## WORK INSTRUCTION
Return, without pictures, the lines from the start of the data through the one that contains "для обеспечения".

··· TASK INPUT

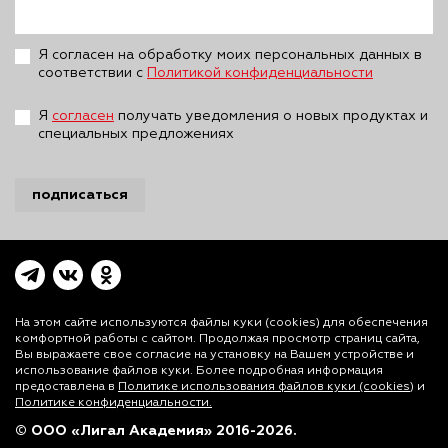
Я согласен на обработку моих персональных данных в
соответствии с
Политикой конфиденциальности
Я
согласен
получать уведомления о новых продуктах и
специальных предложениях
подписаться
На этом сайте используются файлы куки (cookies)
для обеспечения
комфортной работы с сайтом. Продолжая просмотр страниц сайта,
Вы выражаете свое согласие на установку на Вашем устройстве и
использование файлов куки. Более подробная информация
предоставлена в
Политике использования файлов куки (cookies)
и
Политике конфиденциальности.
© ООО «Лигал Академия» 2016-2026.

······

## ANSWER SPACE
Я согласен на обработку моих персональных данных в
соответствии с
Политикой конфиденциальности
Я
согласен
получать уведомления о новых продуктах и
специальных предложениях
подписаться
На этом сайте используются файлы куки (cookies)
для обеспечения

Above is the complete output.